1.a. 123five
+ 34five
b. 1010two
- 101two
c. 23five
* 34five
c. What is the contrapositive of r → q?
d. The statements p → q and q → r are given. If we know q is true, is p necessarily true? Explain.
a. To add numbers written in base five, you need to carry over if the sum of the two digits in the same place value is five or greater.
In this case, you have:
1 + 3 = 4 (base five) in the units place.

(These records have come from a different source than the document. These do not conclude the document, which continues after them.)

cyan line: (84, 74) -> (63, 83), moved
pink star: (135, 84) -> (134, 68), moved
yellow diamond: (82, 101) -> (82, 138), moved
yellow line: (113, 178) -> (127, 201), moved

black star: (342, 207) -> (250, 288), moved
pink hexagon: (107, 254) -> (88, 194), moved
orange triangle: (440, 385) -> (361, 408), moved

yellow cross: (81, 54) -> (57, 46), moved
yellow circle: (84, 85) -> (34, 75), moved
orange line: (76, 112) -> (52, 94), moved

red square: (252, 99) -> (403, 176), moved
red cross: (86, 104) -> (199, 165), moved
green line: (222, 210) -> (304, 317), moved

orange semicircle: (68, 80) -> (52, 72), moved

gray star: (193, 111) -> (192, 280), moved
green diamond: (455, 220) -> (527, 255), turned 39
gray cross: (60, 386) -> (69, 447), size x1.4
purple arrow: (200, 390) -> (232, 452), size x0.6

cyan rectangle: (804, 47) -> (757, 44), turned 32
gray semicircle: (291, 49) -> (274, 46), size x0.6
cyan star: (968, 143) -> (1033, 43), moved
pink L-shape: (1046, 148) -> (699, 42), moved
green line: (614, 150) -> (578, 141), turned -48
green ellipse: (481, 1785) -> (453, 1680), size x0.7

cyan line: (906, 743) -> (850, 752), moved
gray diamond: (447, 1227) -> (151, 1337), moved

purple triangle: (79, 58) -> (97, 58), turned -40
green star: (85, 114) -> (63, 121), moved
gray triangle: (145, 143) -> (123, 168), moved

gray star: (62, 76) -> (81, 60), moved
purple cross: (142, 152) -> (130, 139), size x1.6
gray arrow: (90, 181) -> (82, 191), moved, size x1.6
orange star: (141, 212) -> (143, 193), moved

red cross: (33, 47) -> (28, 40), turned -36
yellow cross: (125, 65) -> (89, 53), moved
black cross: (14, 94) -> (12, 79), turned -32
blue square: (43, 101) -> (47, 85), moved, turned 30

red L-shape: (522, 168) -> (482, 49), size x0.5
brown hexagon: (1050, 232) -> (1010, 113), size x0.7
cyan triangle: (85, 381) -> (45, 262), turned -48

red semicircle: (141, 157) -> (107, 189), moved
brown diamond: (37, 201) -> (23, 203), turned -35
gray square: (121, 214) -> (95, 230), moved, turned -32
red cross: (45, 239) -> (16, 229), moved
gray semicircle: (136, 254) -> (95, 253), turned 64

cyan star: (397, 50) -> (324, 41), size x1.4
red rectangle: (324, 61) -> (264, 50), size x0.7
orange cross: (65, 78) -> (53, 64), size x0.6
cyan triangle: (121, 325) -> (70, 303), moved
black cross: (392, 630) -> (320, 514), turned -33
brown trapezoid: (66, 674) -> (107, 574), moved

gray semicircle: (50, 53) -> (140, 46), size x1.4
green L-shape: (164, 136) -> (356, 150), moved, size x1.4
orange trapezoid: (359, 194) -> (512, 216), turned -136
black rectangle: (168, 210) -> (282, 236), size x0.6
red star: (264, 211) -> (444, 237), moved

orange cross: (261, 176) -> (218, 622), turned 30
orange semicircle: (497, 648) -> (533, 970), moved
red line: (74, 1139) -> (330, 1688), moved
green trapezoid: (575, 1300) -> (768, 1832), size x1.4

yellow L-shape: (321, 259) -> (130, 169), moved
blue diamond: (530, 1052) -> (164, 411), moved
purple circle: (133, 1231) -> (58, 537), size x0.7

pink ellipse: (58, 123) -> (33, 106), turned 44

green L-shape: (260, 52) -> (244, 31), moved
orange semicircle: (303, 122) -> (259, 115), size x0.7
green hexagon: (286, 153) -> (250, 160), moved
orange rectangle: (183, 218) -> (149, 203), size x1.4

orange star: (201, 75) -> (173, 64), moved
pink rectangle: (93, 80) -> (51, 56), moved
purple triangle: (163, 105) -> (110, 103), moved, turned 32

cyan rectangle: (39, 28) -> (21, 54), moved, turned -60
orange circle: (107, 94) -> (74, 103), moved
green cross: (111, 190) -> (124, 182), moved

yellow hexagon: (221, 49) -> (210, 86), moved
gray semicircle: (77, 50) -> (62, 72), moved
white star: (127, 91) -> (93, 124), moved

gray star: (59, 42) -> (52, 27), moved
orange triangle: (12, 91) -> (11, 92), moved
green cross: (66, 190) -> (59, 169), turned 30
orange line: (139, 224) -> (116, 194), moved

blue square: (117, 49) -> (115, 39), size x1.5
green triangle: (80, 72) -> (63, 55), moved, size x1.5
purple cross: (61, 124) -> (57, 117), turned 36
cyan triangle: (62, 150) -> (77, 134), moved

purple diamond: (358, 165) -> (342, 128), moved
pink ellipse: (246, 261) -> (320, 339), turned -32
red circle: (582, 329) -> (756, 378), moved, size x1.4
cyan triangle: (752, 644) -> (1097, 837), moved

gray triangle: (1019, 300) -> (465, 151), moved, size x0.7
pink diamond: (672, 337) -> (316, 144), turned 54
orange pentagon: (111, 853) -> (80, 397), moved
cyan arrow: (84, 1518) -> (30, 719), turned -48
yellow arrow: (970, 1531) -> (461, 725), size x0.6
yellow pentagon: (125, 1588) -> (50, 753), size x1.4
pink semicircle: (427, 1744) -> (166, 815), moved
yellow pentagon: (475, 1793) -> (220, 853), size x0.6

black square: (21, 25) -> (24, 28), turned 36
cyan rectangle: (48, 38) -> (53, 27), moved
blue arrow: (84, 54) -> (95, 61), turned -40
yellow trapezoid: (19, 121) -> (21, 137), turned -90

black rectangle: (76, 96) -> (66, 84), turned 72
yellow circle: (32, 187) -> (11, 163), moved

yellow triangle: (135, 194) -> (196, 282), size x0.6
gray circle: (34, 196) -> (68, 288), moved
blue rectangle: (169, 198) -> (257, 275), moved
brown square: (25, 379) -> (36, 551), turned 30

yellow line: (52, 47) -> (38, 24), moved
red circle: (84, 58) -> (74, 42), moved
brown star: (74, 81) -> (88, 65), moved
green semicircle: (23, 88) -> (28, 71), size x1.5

2 + 4 = 11 (base five). You carry over one to the fives place and write 1 in the units place.
1 + 0 + 3 = 4 (base five) in the fives place.
So, the sum of 123five and 34five is 441five.
b. To subtract numbers written in base two, you compare the digits in the same place value. If the digit of the first number is greater than or equal to the digit of the second number, you subtract normally. If the digit of the first number is smaller, you borrow from the next higher place value.
In this case, you have:
1 - 1 = 0 in the ones place.
0 - 0 = 0 in the twos place.
1 - 1 = 0 in the fours place.
1 - 0 = 1 in the eights place.
So, the difference between 1010two and 101two is 1000two.
c. To multiply numbers written in base five, you multiply each digit of the first number by each digit of the second number, starting from the rightmost digit. Then you add the results, carrying over as necessary.
In this case, you have:
3 * 4 = 12 (base five) in the units place.
2 * 4 = 8 (base five) in the fives place. You carry over one to the twenty-fives place and write 2 in the fives place.
1 * 4 = 4 (base five) in the twenty-fives place.
So, the product of 23five and 34five is 424five.
d. The contrapositive of the implication "r -> q" is "not q -> not r". In other words, if q is false, then r must also be false.
To determine if p is necessarily true given that q is true, we need to consider the truth values of p and r. If p is true, then the implication "p -> q" is satisfied regardless of the truth value of r. However, if p is false, then the truth value of "p -> q" depends on the truth value of q.
Since we are given that q is true, p can be either true or false, and the implication "p -> q" is always satisfied. Therefore, p is not necessarily true when q is true.
Explanation: In an implication of the form "p -> q," the truth of the conclusion q does not imply the truth of the hypothesis p.